WHAT YOU HAVE TO DO: Copy exactly, and only, the lines between the start of the entries below and the line containing "Phéromones GINKO® BUXUS Long life 8 mois", both inclusive. Omit pictures.

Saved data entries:
▬▬▬

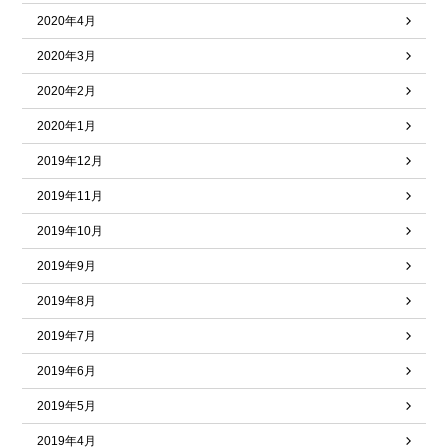
2020年4月
2020年3月
2020年2月
2020年1月
2019年12月
2019年11月
2019年10月
2019年9月
2019年8月
2019年7月
2019年6月
2019年5月
2019年4月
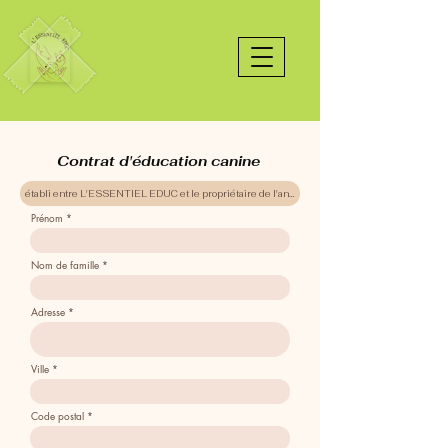
Contrat d'éducation canine
Prénom
Nom de famille
Adresse
Ville
Code postal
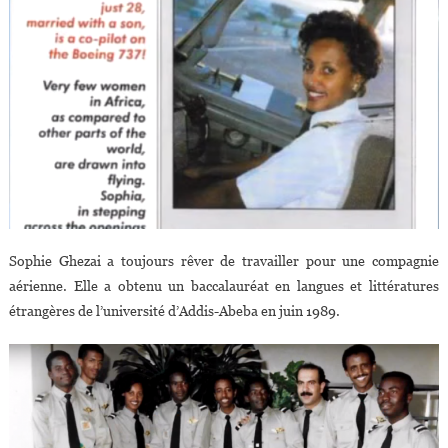
Sophie Ghezai a toujours rêver de travailler pour une compagnie
aérienne. Elle a obtenu un baccalauréat en langues et littératures
étrangères de l’université d’Addis-Abeba en juin 1989.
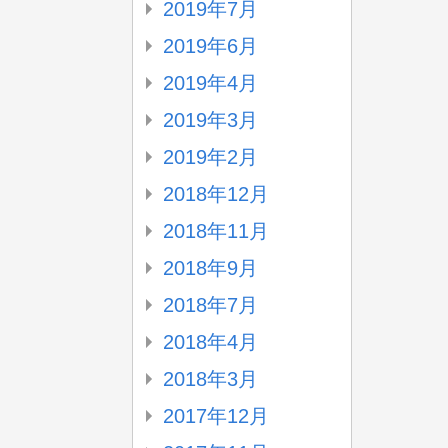
2019年7月
2019年6月
2019年4月
2019年3月
2019年2月
2018年12月
2018年11月
2018年9月
2018年7月
2018年4月
2018年3月
2017年12月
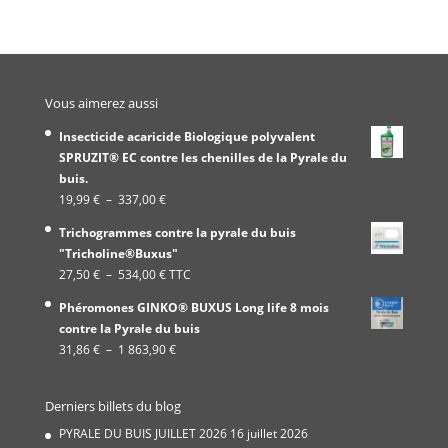
Vous aimerez aussi
Insecticide acaricide Biologique polyvalent
SPRUZIT® EC contre les chenilles de la Pyrale du
buis.
Plage
19,99
€
–
337,00
€
de
Trichogrammes contre la pyrale du buis
prix :
"Tricholine®Buxus"
19,99 €
Plage
27,50
€
–
534,00
€
TTC
à
de
337,00 €
Phéromones GINKO® BUXUS Long life 8 mois
prix :
contre la Pyrale du buis
27,50 €
Plage
31,86
€
–
1 863,90
€
à
de
534,00 €
prix :
Derniers billets du blog
31,86 €
à
PYRALE DU BUIS JUILLET 2026
16 juillet 2026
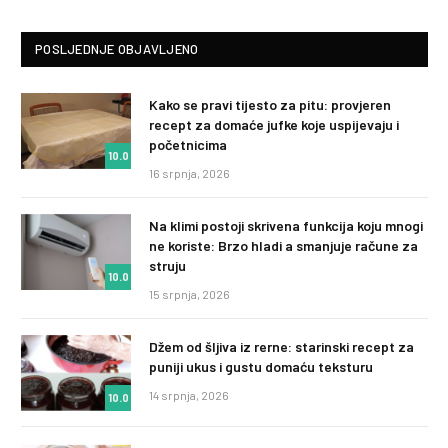
POSLJEDNJE OBJAVLJENO
Kako se pravi tijesto za pitu: provjeren
recept za domaće jufke koje uspijevaju i
početnicima
10.0
16 srpnja, 2026
Na klimi postoji skrivena funkcija koju mnogi
ne koriste: Brzo hladi a smanjuje račune za
struju
10.0
15 srpnja, 2026
Džem od šljiva iz rerne: starinski recept za
puniji ukus i gustu domaću teksturu
14 srpnja, 2026
10.0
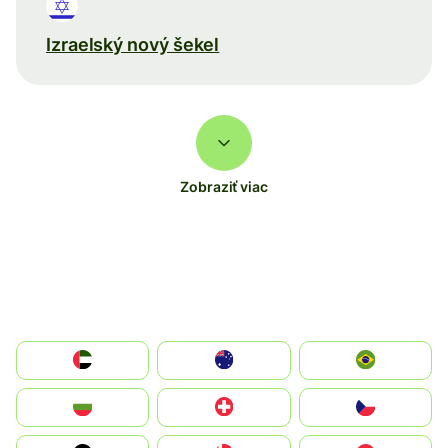
Izraelský nový šekel
Zobraziť viac
الإمارات العربية المتحدة
Australia
Brazil
България
Switzerland
Czechia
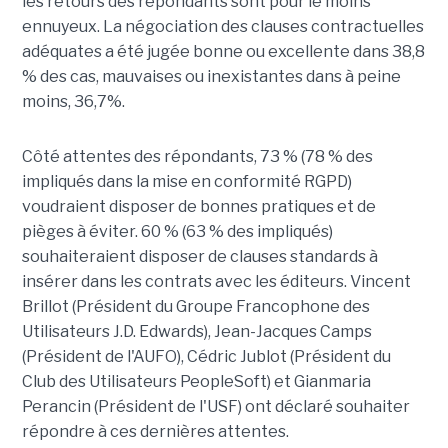
les retours des répondants sont pour le moins
ennuyeux. La négociation des clauses contractuelles
adéquates a été jugée bonne ou excellente dans 38,8
% des cas, mauvaises ou inexistantes dans à peine
moins, 36,7%.
Côté attentes des répondants, 73 % (78 % des
impliqués dans la mise en conformité RGPD)
voudraient disposer de bonnes pratiques et de
pièges à éviter. 60 % (63 % des impliqués)
souhaiteraient disposer de clauses standards à
insérer dans les contrats avec les éditeurs. Vincent
Brillot (Président du Groupe Francophone des
Utilisateurs J.D. Edwards), Jean-Jacques Camps
(Président de l'AUFO), Cédric Jublot (Président du
Club des Utilisateurs PeopleSoft) et Gianmaria
Perancin (Président de l'USF) ont déclaré souhaiter
répondre à ces dernières attentes.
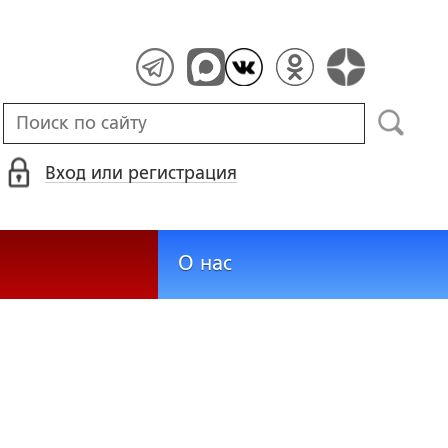
Вход или регистрация
О нас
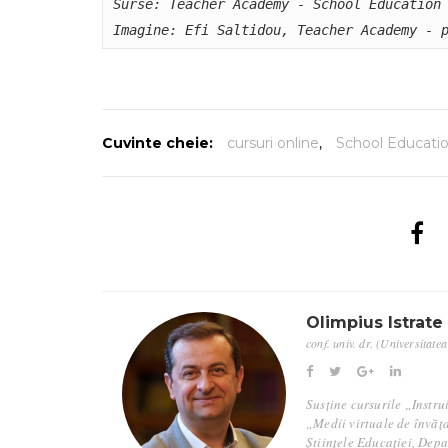
Surse: Teacher Academy - School Education 
Imagine: Efi Saltidou, Teacher Academy - 
Cuvinte cheie:
cursuri online
,
School Educati
Olimpius Istrate
conf. univ. dr. (Universitate
Susține cursurile „Instru
„Medii virtuale de învăța
Științele Educației, Dep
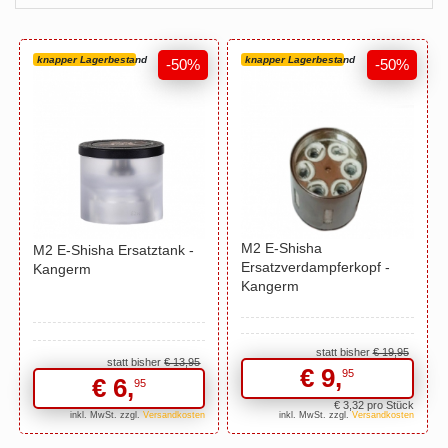
knapper Lagerbestand
knapper Lagerbestand
-50%
-50%
M2 E-Shisha
M2 E-Shisha Ersatztank -
Ersatzverdampferkopf -
Kangerm
Kangerm
statt bisher
€ 19,
95
statt bisher
€ 13,
95
€ 9,
95
€ 6,
95
€ 3,
32
pro Stück
inkl. MwSt. zzgl.
Versandkosten
inkl. MwSt. zzgl.
Versandkosten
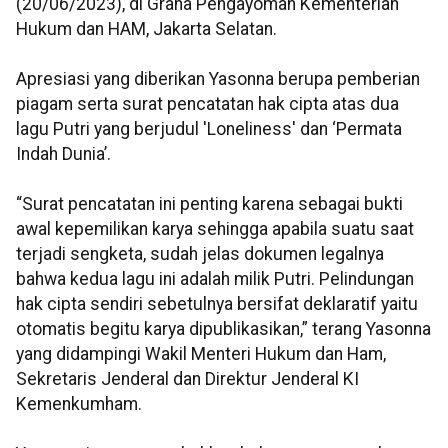
(20/06/2023), di Graha Pengayoman Kementerian
Hukum dan HAM, Jakarta Selatan.
Apresiasi yang diberikan Yasonna berupa pemberian
piagam serta surat pencatatan hak cipta atas dua
lagu Putri yang berjudul 'Loneliness' dan ‘Permata
Indah Dunia’.
“Surat pencatatan ini penting karena sebagai bukti
awal kepemilikan karya sehingga apabila suatu saat
terjadi sengketa, sudah jelas dokumen legalnya
bahwa kedua lagu ini adalah milik Putri. Pelindungan
hak cipta sendiri sebetulnya bersifat deklaratif yaitu
otomatis begitu karya dipublikasikan,” terang Yasonna
yang didampingi Wakil Menteri Hukum dan Ham,
Sekretaris Jenderal dan Direktur Jenderal KI
Kemenkumham.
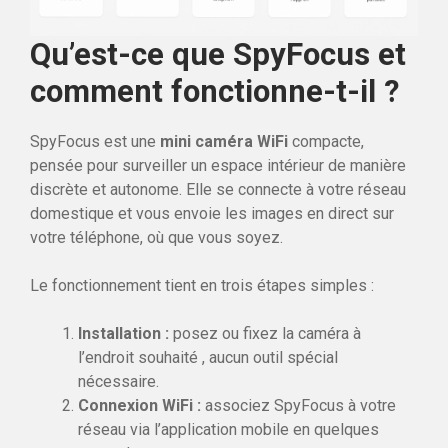
Qu’est-ce que SpyFocus et
comment fonctionne-t-il ?
SpyFocus est une
mini caméra WiFi
compacte,
pensée pour surveiller un espace intérieur de manière
discrète et autonome. Elle se connecte à votre réseau
domestique et vous envoie les images en direct sur
votre téléphone, où que vous soyez.
Le fonctionnement tient en trois étapes simples :
Installation :
posez ou fixez la caméra à
l’endroit souhaité , aucun outil spécial
nécessaire.
Connexion WiFi :
associez SpyFocus à votre
réseau via l’application mobile en quelques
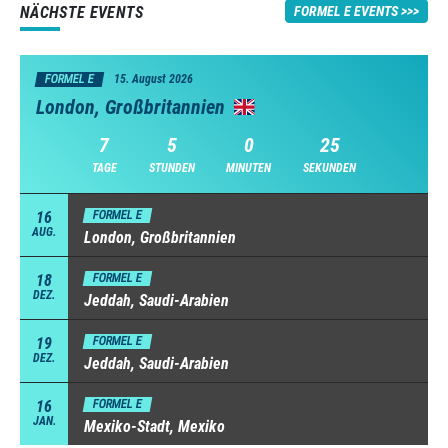
NÄCHSTE EVENTS
FORMEL E EVENTS
FORMEL E
15. August 2026
London, Großbritannien
7
5
0
24
TAGE
STUNDEN
MINUTEN
SEKUNDEN
16
FORMEL E
AUG.
London, Großbritannien
18
FORMEL E
DEZ.
Jeddah, Saudi-Arabien
19
FORMEL E
DEZ.
Jeddah, Saudi-Arabien
16
FORMEL E
JAN.
Mexiko-Stadt, Mexiko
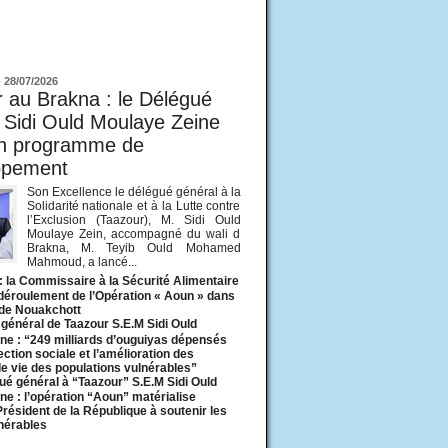
ur
-
28/07/2026
 au Brakna : le Délégué
 Sidi Ould Moulaye Zeine
un programme de
ppement
Son Excellence le délégué général à la
Solidarité nationale et à la Lutte contre
l’Exclusion (Taazour), M. Sidi Ould
Moulaye Zein, accompagné du wali d
Brakna, M. Teyib Ould Mohamed
Mahmoud, a lancé...
: la Commissaire à la Sécurité Alimentaire
 déroulement de l’Opération « Aoun » dans
 de Nouakchott
général de Taazour S.E.M Sidi Ould
ne : “249 milliards d’ouguiyas dépensés
ection sociale et l’amélioration des
de vie des populations vulnérables”
ué général à “Taazour” S.E.M Sidi Ould
ne : l’opération “Aoun” matérialise
 Président de la République à soutenir les
lnérables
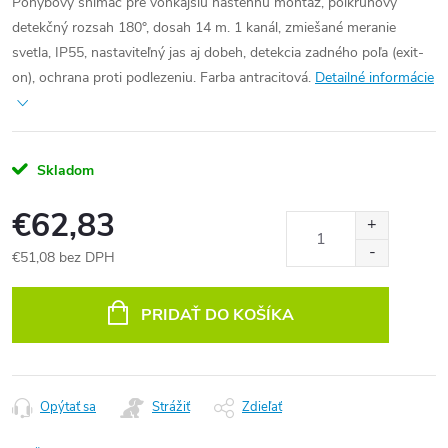
Pohybový snímač pre vonkajšiu nástennú montáž, polkruhový
detekčný rozsah 180°, dosah 14 m. 1 kanál, zmiešané meranie
svetla, IP55, nastaviteľný jas aj dobeh, detekcia zadného poľa (exit-
on), ochrana proti podlezeniu. Farba antracitová.
Detailné informácie
Skladom
€62,83
€51,08 bez DPH
Jednotková
cena:
PRIDAŤ DO KOŠÍKA
Opýtať sa
Strážiť
Zdieľať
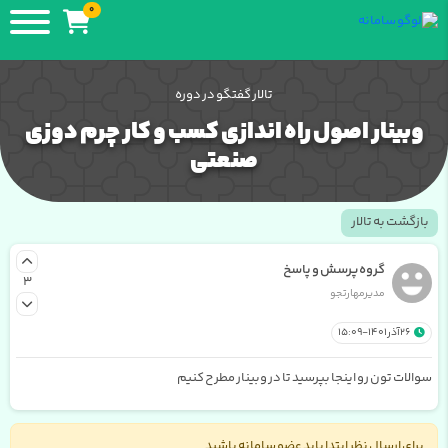
0
تالار گفتگو در دوره
وبینار اصول راه اندازی کسب و کار چرم دوزی
صنعتی
بازگشت به تالار
گروه پرسش و پاسخ
3
مدیرمهارتجو
26 آذر 1401 - 15:09
سوالات تون رو اینجا بپرسید تا در وبینار مطرح کنیم
برای ارسال نظر ابتدا باید عضو سامانه باشید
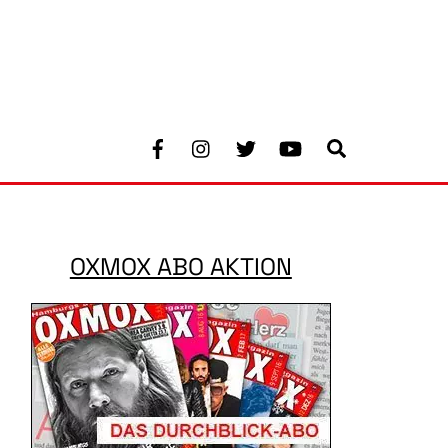
Facebook
Instagram
Twitter
Youtube
Search
OXMOX ABO AKTION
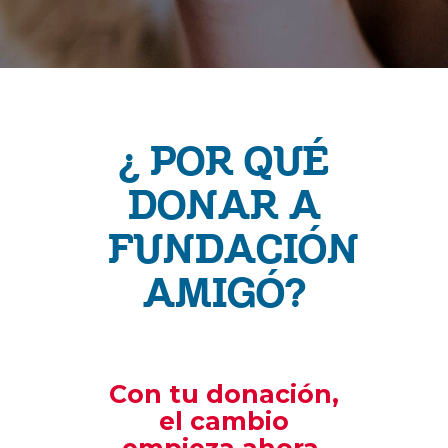
¿ POR QUÉ
DONAR A
FUNDACIÓN
AMIGÓ?
Con tu donación,
el cambio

▬▬▬

OUTPUT OF THE EXERCISE:
2020年4月
2020年3月
2020年2月
2020年1月
2019年12月
2019年11月
2019年10月
2019年9月
2019年8月
2019年7月
2019年6月
2019年5月
2019年4月
Contrat d'éducation canine
Prénom
Nom de famille
Adresse
Ville
Code postal
Sophie Ghezai a toujours rêver de travailler pour une compagnie
aérienne. Elle a obtenu un baccalauréat en langues et littératures
étrangères de l’université d’Addis-Abeba en juin 1989.
2019年7月
2019年6月
2019年4月
2019年3月
2019年2月
2018年12月
2018年11月
2018年9月
2018年7月
2018年4月
2018年3月
2017年12月
Vous aimerez aussi
Insecticide acaricide Biologique polyvalent
SPRUZIT® EC contre les chenilles de la Pyrale du
buis.
Plage
19,99
€
–
337,00
€
de
Trichogrammes contre la pyrale du buis
prix :
"Tricholine®Buxus"
19,99 €
Plage
27,50
€
–
534,00
€
TTC
à
de
337,00 €
Phéromones GINKO® BUXUS Long life 8 mois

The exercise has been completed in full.